Data listing –
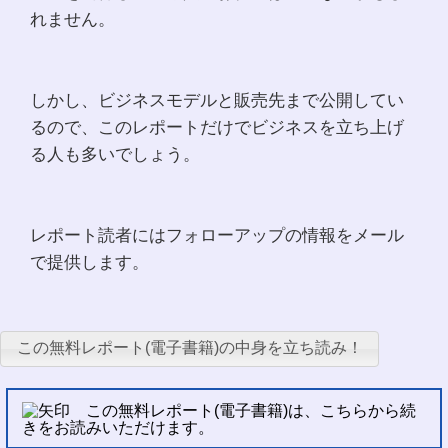
れません。
しかし、ビジネスモデルと販売先まで公開してい
るので、このレポートだけでビジネスを立ち上げ
る人も多いでしょう。
レポート読者にはフォローアップの情報をメール
で提供します。
この無料レポート(電子書籍)の中身を立ち読み！
この無料レポート(電子書籍)は、こちらから続
きをお読みいただけます。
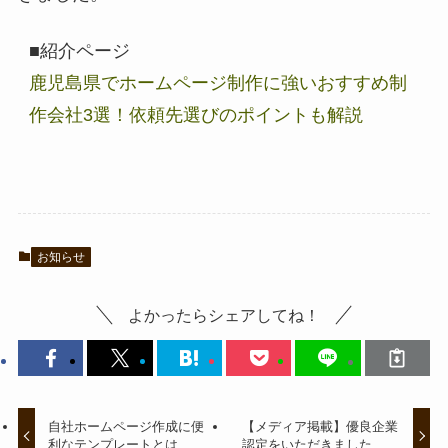
■紹介ページ
鹿児島県でホームページ制作に強いおすすめ制
作会社3選！依頼先選びのポイントも解説
お知らせ
よかったらシェアしてね！
自社ホームページ作成に便
【メディア掲載】優良企業
利なテンプレートとは
認定をいただきました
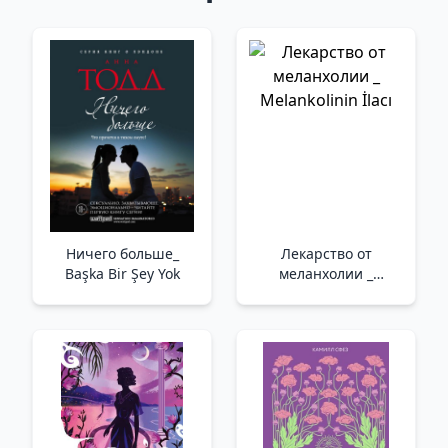
Ничего больше_
Лекарство от
Başka Bir Şey Yok
меланхолии _
Melankolinin İlacı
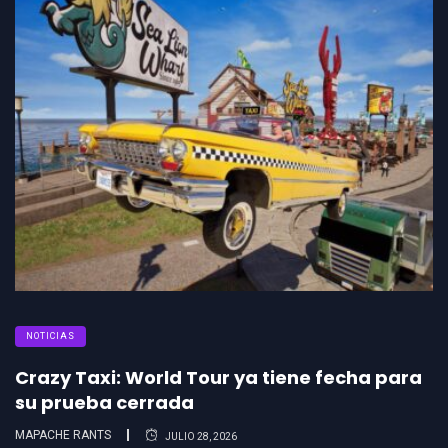
NOTICIAS
Crazy Taxi: World Tour ya tiene fecha para
su prueba cerrada
MAPACHE RANTS
JULIO 28, 2026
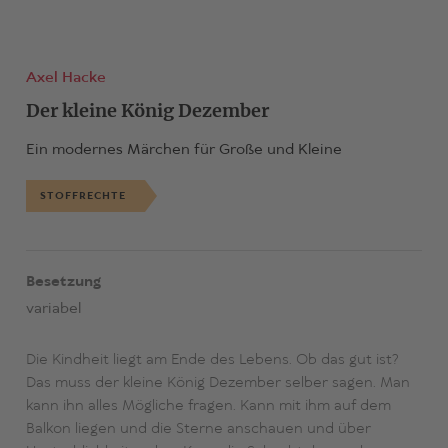
Axel Hacke
Der kleine König Dezember
Ein modernes Märchen für Große und Kleine
STOFFRECHTE
Besetzung
variabel
Die Kindheit liegt am Ende des Lebens. Ob das gut ist?
Das muss der kleine König Dezember selber sagen. Man
kann ihn alles Mögliche fragen. Kann mit ihm auf dem
Balkon liegen und die Sterne anschauen und über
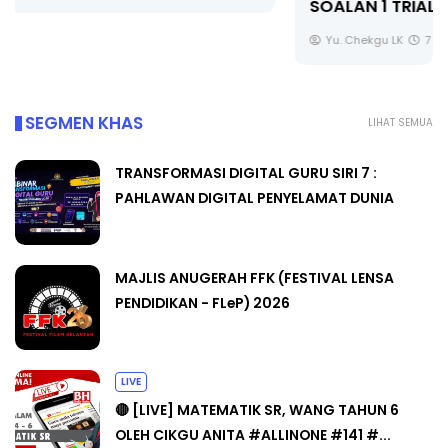
SOALAN 1 TRIAL OLEH CIKGU ...
Yu. Chekgu LK
7 hari yang lalu
SEGMEN KHAS
LIHAT SEMUA
TRANSFORMASI DIGITAL GURU SIRI 7 :
PAHLAWAN DIGITAL PENYELAMAT DUNIA
MAJLIS ANUGERAH FFK (FESTIVAL LENSA
PENDIDIKAN - FLeP) 2026
LIVE
🔴 [LIVE] MATEMATIK SR, WANG TAHUN 6
OLEH CIKGU ANITA #ALLINONE #141 #...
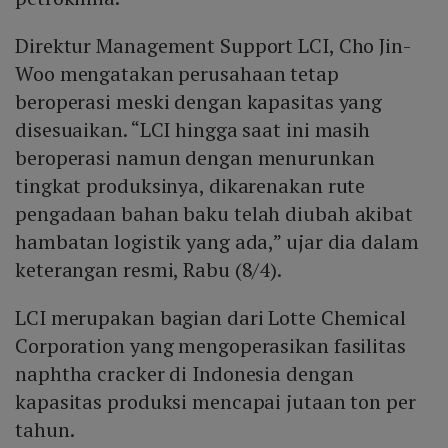
Direktur Management Support LCI, Cho Jin-
Woo mengatakan perusahaan tetap
beroperasi meski dengan kapasitas yang
disesuaikan. “LCI hingga saat ini masih
beroperasi namun dengan menurunkan
tingkat produksinya, dikarenakan rute
pengadaan bahan baku telah diubah akibat
hambatan logistik yang ada,” ujar dia dalam
keterangan resmi, Rabu (8/4).
LCI merupakan bagian dari Lotte Chemical
Corporation yang mengoperasikan fasilitas
naphtha cracker di Indonesia dengan
kapasitas produksi mencapai jutaan ton per
tahun.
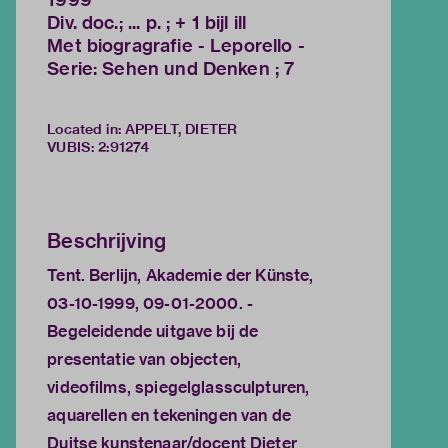
Div. doc.; ... p. ; + 1 bijl ill
Met biogragrafie - Leporello -
Serie: Sehen und Denken ; 7
Located in: APPELT, DIETER
VUBIS
:
2:91274
Beschrijving
Tent. Berlijn, Akademie der Künste,
03-10-1999, 09-01-2000. -
Begeleidende uitgave bij de
presentatie van objecten,
videofilms, spiegelglassculpturen,
aquarellen en tekeningen van de
Duitse kunstenaar/docent Dieter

Problem statement –
From the listing above, work out the number of lines that contain "この無料レポート" and give only that.

Answer –
2